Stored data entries
*****

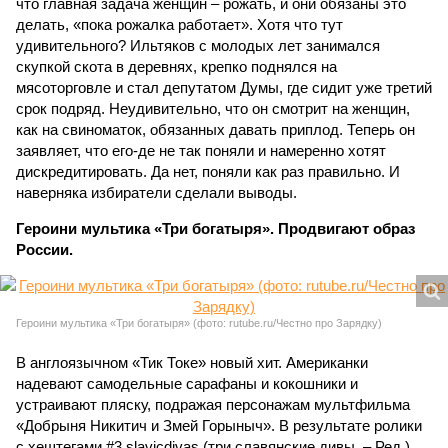
что главная задача женщин – рожать, и они обязаны это
делать, «пока рожалка работает». Хотя что тут
удивительного? Ильтяков с молодых лет занимался
скупкой скота в деревнях, крепко поднялся на
мясоторговле и стал депутатом Думы, где сидит уже третий
срок подряд. Неудивительно, что он смотрит на женщин,
как на свиноматок, обязанных давать приплод. Теперь он
заявляет, что его-де не так поняли и намеренно хотят
дискредитировать. Да нет, поняли как раз правильно. И
наверняка избиратели сделали выводы.
Героини мультика «Три богатыря». Продвигают образ
России.
Героини мультика «Три богатыря» (фото: rutube.ru/Честно про Зарядку)
В англоязычном «Тик Токе» новый хит. Американки
надевают самодельные сарафаны и кокошники и
устраивают пляску, подражая персонажам мультфильма
«Добрыня Никитич и Змей Горыныч». В результате ролики
с хештегами #3 slavicdivas (три славянские дивы. – Ред.)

*****

■ **Activity**: Retype word for word the line above with "надевают самодельные сарафаны и кокошники и" and all lines after it, nothing else.

■ **Exercise answer**:
надевают самодельные сарафаны и кокошники и
устраивают пляску, подражая персонажам мультфильма
«Добрыня Никитич и Змей Горыныч». В результате ролики
с хештегами #3 slavicdivas (три славянские дивы. – Ред.)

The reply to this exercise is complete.